Edit: "replace" is probably not the right word, this is work that the old systems don't do well, but they aren't throwing out x86 racks for gpus of course. It's just instead of buying more of the same for machine learning applications.

dogma1138 · on Nov 12, 2016

They aren't buying consumer GPU's they aren't buying the NVIDIA dedicated servers, but they aren't running Geforce chips either.

If nothing else is that because you cannot virtualize Geforce line GPU's, there is no CUDA Direct or NVLINK support etc.

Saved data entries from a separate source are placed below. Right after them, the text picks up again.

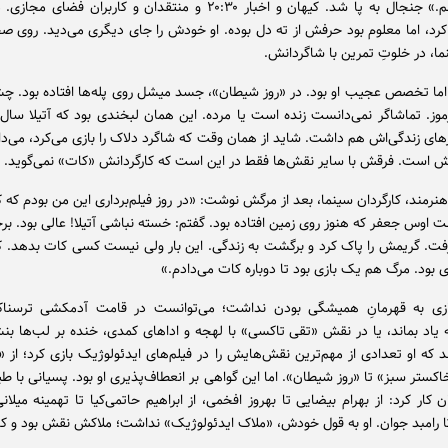
نگاه نمی‌کنم.» جنجال به پا شد. کیهان و اخبار ۲۰:۳۰ و منتقدان و کاربران فض
رد، اما معلوم بود حرفش از ته دل بوده. او خودش را جای دیگری می‌دید. روی 
ما، در خلوتِ تمرین با شاگردانش.
ا تخصص عجیب او بود. در «روز شیطان»، جسد میشل روی پله‌ها افتاده بود. چش
وز. تماشاگر نمی‌دانست زنده است یا مرده. این همان لبخندی بود که آتیلا سال‌ه
های زندگی‌اش هم داشت. شاید از همان وقت که شاگرد دلاک را بازی می‌کرد، می‌
است. فرقش با سایر نقش‌ها فقط در این است که کارگردانش «کات» نمی‌گوید.
رمند، کارگردان سینما، بعد از مرگش نوشت: «در روز فیلم‌برداری این من بودم که 
ت اوس جعفر که هنوز روی زمین افتاده بود. گفتم: خسته نباشی آتیلا! عالی بود. ب
رفت. گریمش را پاک کرد و برگشت به زندگی. این بار ولی نیست کسی کات بدهد. 
 بود. مرگ هم یک بازی بود تا دوباره کات می‌دادم.»
ازی به قهرمانِ همیشگی بودن نداشت؛ می‌توانست در قامت آدمکشی ترسناک
یاد بماند، یا در نقش «تقی تاکسی» با لهجه و اداهای کمدی، خنده بر لب‌ها بنش
که او تعدادی از مهم‌ترین نقش‌هایش را در فیلم‌های ایدئولوژیک بازی کرد؛ از «پ
اکستر سبز» تا «روز شیطان». اما این گواهی بر انعطاف‌پذیری او بود. پسیانی با 
ن کار کرد: از بهرام بیضایی تا بهروز افخمی، از ابراهیم حاتمی‌کیا تا تهمینه میلان
 تا رامبد جوان. او به قول خودش، «ملاک ایدئولوژیک» نداشت؛ ملاکش نقش بود و ک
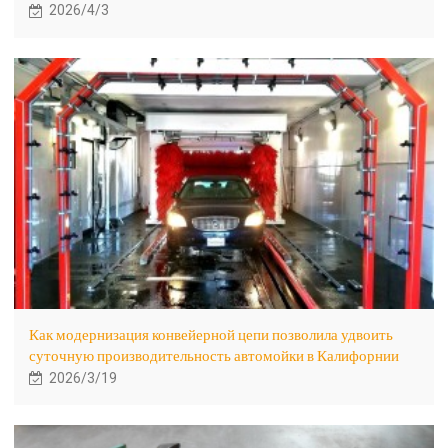
2026/4/3
Как модернизация конвейерной цепи позволила удвоить
суточную производительность автомойки в Калифорнии
2026/3/19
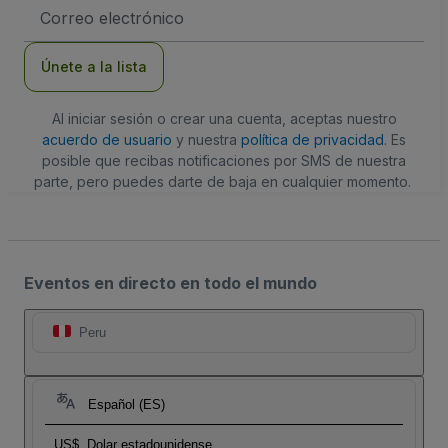
Dirección
de
correo
electrónico
Únete a la lista
Al iniciar sesión o crear una cuenta, aceptas nuestro
acuerdo de usuario
y nuestra
política de privacidad
. Es
posible que recibas notificaciones por SMS de nuestra
parte, pero puedes darte de baja en cualquier momento.
Eventos en directo en todo el mundo
Peru
Español (ES)
US$
Dolar estadounidense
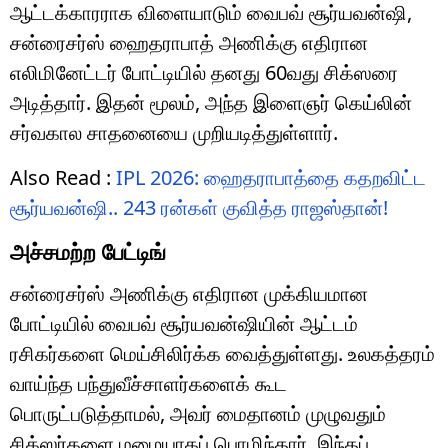
ஆட்டக்காரராக விளையாடும் வைபவ் சூர்யவன்ஷி,
சன்ரைசர்ஸ் ஹைதராபாத் அணிக்கு எதிரான
எலிமினேட்டர் போட்டியில் தனது 60வது சிக்ஸரை
அடித்தார். இதன் மூலம், அந்த இளைஞர் கெய்லின்
சர்வகால சாதனையை முறியடித்துள்ளார்.
Also Read :
IPL 2026: ஹைதராபாத்தை கதறவிட்ட
சூர்யவன்ஷி.. 243 ரன்கள் குவித்த ராஜஸ்தான்!
அச்சமற்ற பேட்டிங்
சன்ரைசர்ஸ் அணிக்கு எதிரான முக்கியமான
போட்டியில் வைபவ் சூர்யவன்ஷியின் ஆட்டம்
ரசிகர்களை மெய்சிலிர்க்க வைத்துள்ளது. உலகத்தரம்
வாய்ந்த பந்துவீச்சாளர்களைக் கூட
பொருட்படுத்தாமல், அவர் மைதானம் முழுவதும்
சிக்ஸர்களை மழையாகப் பொழிந்தார். இந்தப்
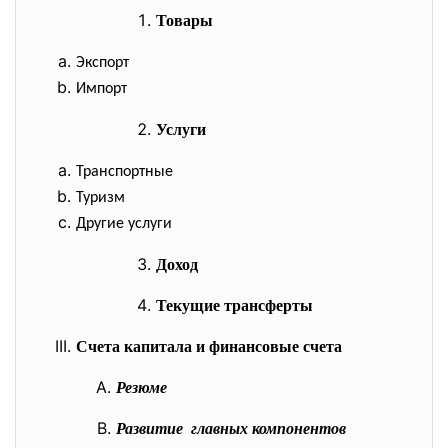
Товары
Экспорт
Импорт
Услуги
Транспортные
Туризм
Другие услуги
Доход
Текущие трансферты
Счета капитала и финансовые счета
Резюме
Развитие главных компонентов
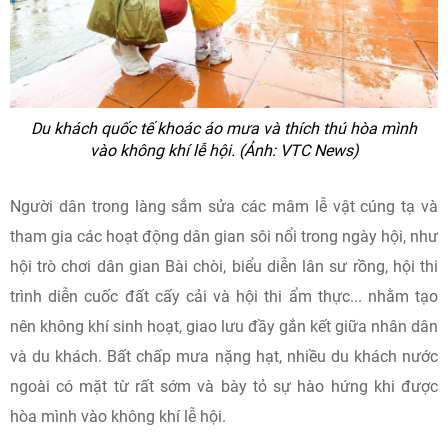
Du khách quốc tế khoác áo mưa và thích thú hòa mình
vào không khí lễ hội. (Ảnh: VTC News)
Người dân trong làng sắm sửa các mâm lễ vật cúng tạ và
tham gia các hoạt động dân gian sôi nổi trong ngày hội, như
hội trò chơi dân gian Bài chòi, biểu diễn lân sư rồng, hội thi
trình diễn cuốc đất cấy cải và hội thi ẩm thực... nhằm tạo
nên không khí sinh hoạt, giao lưu đầy gắn kết giữa nhân dân
và du khách. Bất chấp mưa nặng hạt, nhiều du khách nước
ngoài có mặt từ rất sớm và bày tỏ sự hào hứng khi được
hòa mình vào không khí lễ hội.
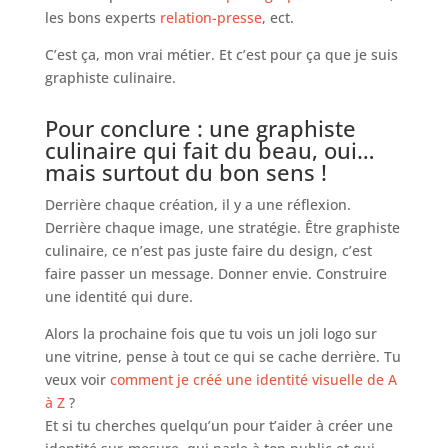
les bons experts
relation-presse
, ect.
C’est ça, mon vrai métier. Et c’est pour ça que je suis
graphiste culinaire.
Pour conclure : une graphiste
culinaire qui fait du beau, oui…
mais surtout du bon sens !
Derrière chaque création, il y a une réflexion.
Derrière chaque image, une stratégie. Être graphiste
culinaire, ce n’est pas juste faire du design, c’est
faire passer un message. Donner envie. Construire
une identité qui dure.
Alors la prochaine fois que tu vois un joli logo sur
une vitrine, pense à tout ce qui se cache derrière. Tu
veux voir
comment je créé une identité visuelle de A
à Z
?
Et si tu cherches quelqu’un pour t’aider à créer une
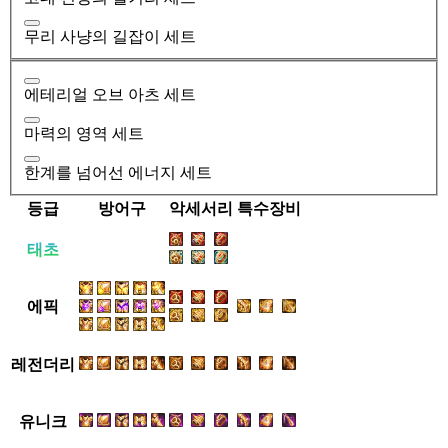
무리 사냥의 길잡이 세트
에테리얼 오브 아츠 세트
마력의 영역 세트
한계를 넘어선 에너지 세트
등급
방어구
악세서리
특수장비
태초
에픽
레전더리
유니크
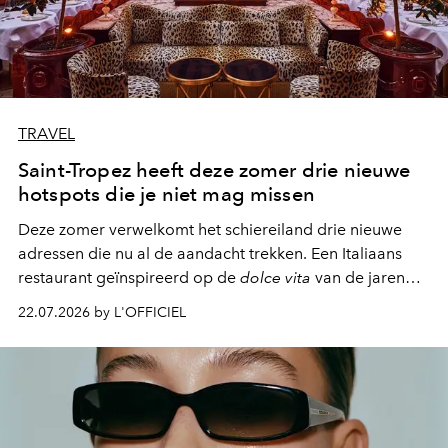
TRAVEL
Saint-Tropez heeft deze zomer drie nieuwe
hotspots die je niet mag missen
Deze zomer verwelkomt het schiereiland drie nieuwe
adressen die nu al de aandacht trekken. Een Italiaans
restaurant geïnspireerd op de
dolce vita
van de jaren
zestig, een Japanse hotspot die na zonsondergang
22.07.2026 by L'OFFICIEL
verandert in een bruisende ontmoetingsplek en de
legendarische Parijse club Raspoutine die eindelijk
neerstrijkt in Saint-Tropez. Dit zijn de nieuwe adressen
die deze zomer de toon zetten, van lange lunches tot
zwoele nachten.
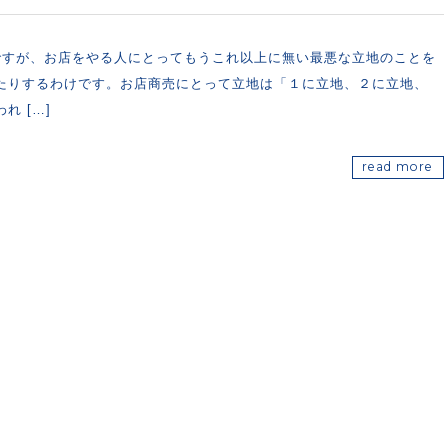
ですが、お店をやる人にとってもうこれ以上に無い最悪な立地のことを
たりするわけです。お店商売にとって立地は「１に立地、２に立地、
れ […]
read more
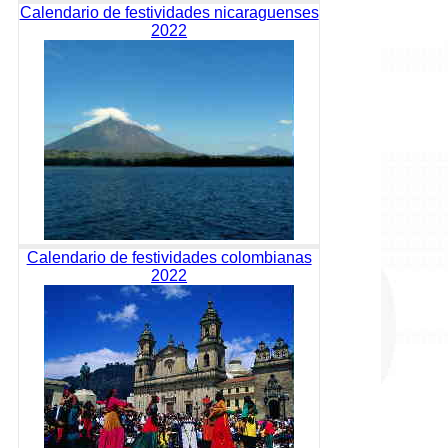
Calendario de festividades nicaraguenses
2022
Calendario de festividades colombianas
2022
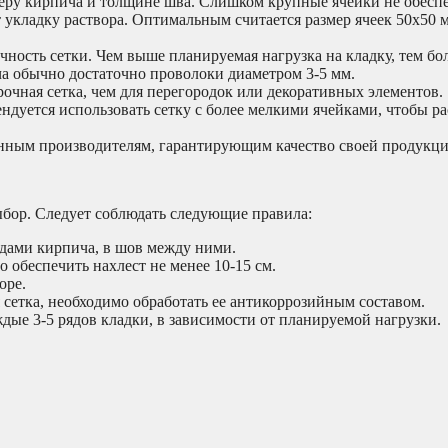
меру кирпича и толщине шва. Слишком крупные ячейки не обесп
т укладку раствора. Оптимальным считается размер ячеек 50х50 
ность сетки. Чем выше планируемая нагрузка на кладку, тем б
ча обычно достаточно проволоки диаметром 3-5 мм.
рочная сетка, чем для перегородок или декоративных элементов.
ндуется использовать сетку с более мелкими ячейками, чтобы ра
нным производителям, гарантирующим качество своей продукци
ыбор. Следует соблюдать следующие правила:
дами кирпича, в шов между ними.
 обеспечить нахлест не менее 10-15 см.
оре.
сетка, необходимо обработать ее антикоррозийным составом.
дые 3-5 рядов кладки, в зависимости от планируемой нагрузки.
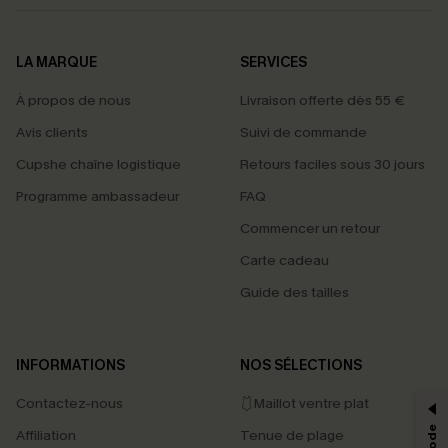
LA MARQUE
SERVICES
À propos de nous
Livraison offerte dès 55 €
Avis clients
Suivi de commande
Cupshe chaîne logistique
Retours faciles sous 30 jours
Programme ambassadeur
FAQ
Commencer un retour
Carte cadeau
Guide des tailles
PROFITEZ DE -15%
INFORMATIONS
NOS SÉLECTIONS
-15% dès 2 Achetés par E-mail
Contactez-nous
🩱Maillot ventre plat
*Un code par commande, valable une seule fois.
Affiliation
Tenue de plage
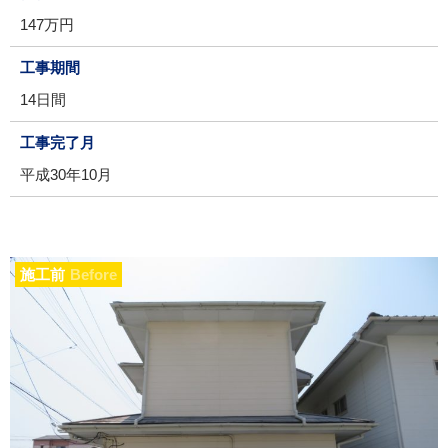
147万円
工事期間
14日間
工事完了月
平成30年10月
施工前
Before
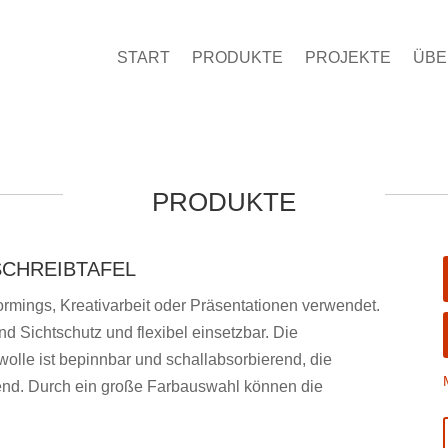
START
PRODUKTE
PROJEKTE
ÜBE
PRODUKTE
SCHREIBTAFEL
ormings, Kreativarbeit oder Präsentationen verwendet.
d Sichtschutz und flexibel einsetzbar. Die
wolle ist bepinnbar und schallabsorbierend, die
tend. Durch ein große Farbauswahl können die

If you are telling me that Google is buying Geforce GPU's and flashing the bios with a custom bios ripped off a Quadro card so they can do PCIe passthrough in a hypervisor and initialize the cards then sorry not buying it.

cambion · on Nov 12, 2016

While I agree that Google is not buying GeForce GPUs, their general use-case for GPUs does not require virtualization.

They use containers to isolate and throttle different tasks/jobs running on the same hardware.

At their scale, virtualization would be significantly wasteful in terms of manageability and overhead.

dogma1138 · on Nov 13, 2016

I think we have different meaning for virtualization when it comes to GPU.

I'm not talking about running virtual OS, I'm talking about things like rCUDA, GPU direct and RDMA.

But still even for their containers solution they need support for gpu passtrough and vGPU if not they can't run containers.

NVIDIA doesn't allow you to run GeForce cards over a hypervisor.

tmzt · on Nov 13, 2016

Containers would imply there is no hypervisor involved, only a dri device exposed by the kernel and bind-mounted into the namespace. You would still need support for multiple contexts but that doesn't require multiple (virtual) PCI devices or an IOMMU.

lightcatcher · on Nov 13, 2016

> both apple and google have massive purchase orders for commodity nvidia gpus

source?

varelse · on Nov 13, 2016

Rather than attempt to out these downlow Ge Force deep learners, why don't you ask yourself why you can only buy Titan X Pascal from NVIDIA itself.